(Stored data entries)
++++++++++++++++++++

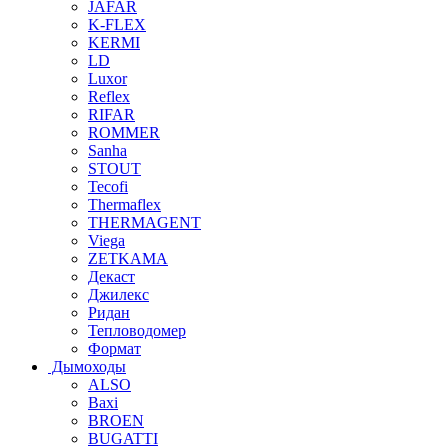
JAFAR
K-FLEX
KERMI
LD
Luxor
Reflex
RIFAR
ROMMER
Sanha
STOUT
Tecofi
Thermaflex
THERMAGENT
Viega
ZETKAMA
Декаст
Джилекс
Ридан
Тепловодомер
Формат
Дымоходы
ALSO
Baxi
BROEN
BUGATTI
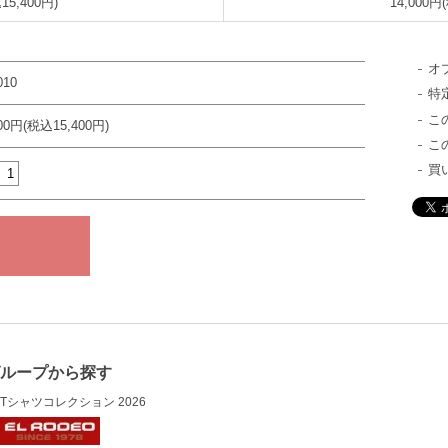
15,400円)
14,000円
オ
010
特
こ
000円(税込15,400円)
こ
買
グループから探す
Tシャツコレクション 2026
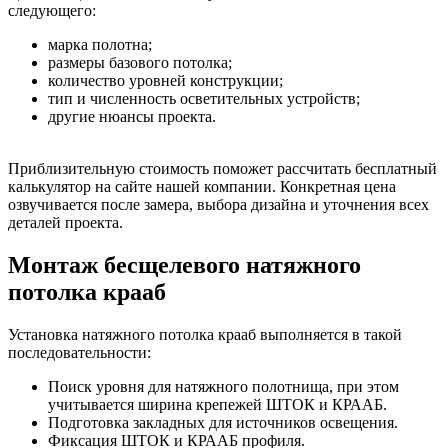
следующего:
марка полотна;
размеры базового потолка;
количество уровней конструкции;
тип и численность осветительных устройств;
другие нюансы проекта.
Приблизительную стоимость поможет рассчитать бесплатный
калькулятор на сайте нашей компании. Конкретная цена
озвучивается после замера, выбора дизайна и уточнения всех
деталей проекта.
Монтаж бесщелевого натяжного
потолка крааб
Установка натяжного потолка крааб выполняется в такой
последовательности:
Поиск уровня для натяжного полотнища, при этом
учитывается ширина крепежей ШТОК и КРААБ.
Подготовка закладных для источников освещения.
Фиксация ШТОК и КРААБ профиля.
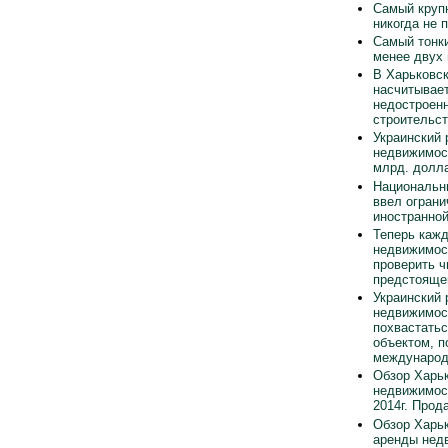
Самый круп
никогда не 
Самый тонки
менее двух
В Харьковск
насчитывает
недостроен
строительст
Украинский 
недвижимос
млрд. долла
Национальн
ввел ограни
иностранно
Теперь каж
недвижимос
проверить ч
предстояще
Украинский 
недвижимос
похвастать
объектом, п
международ
Обзор Харьк
недвижимос
2014г. Прод
Обзор Харьк
аренды нед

++++++++++++++++++++

• _DIRECTIONS_
A count alone is required. How many lines in the entries contain the string "ШТОК"?

• _RESPONSE TO THE TASK_
2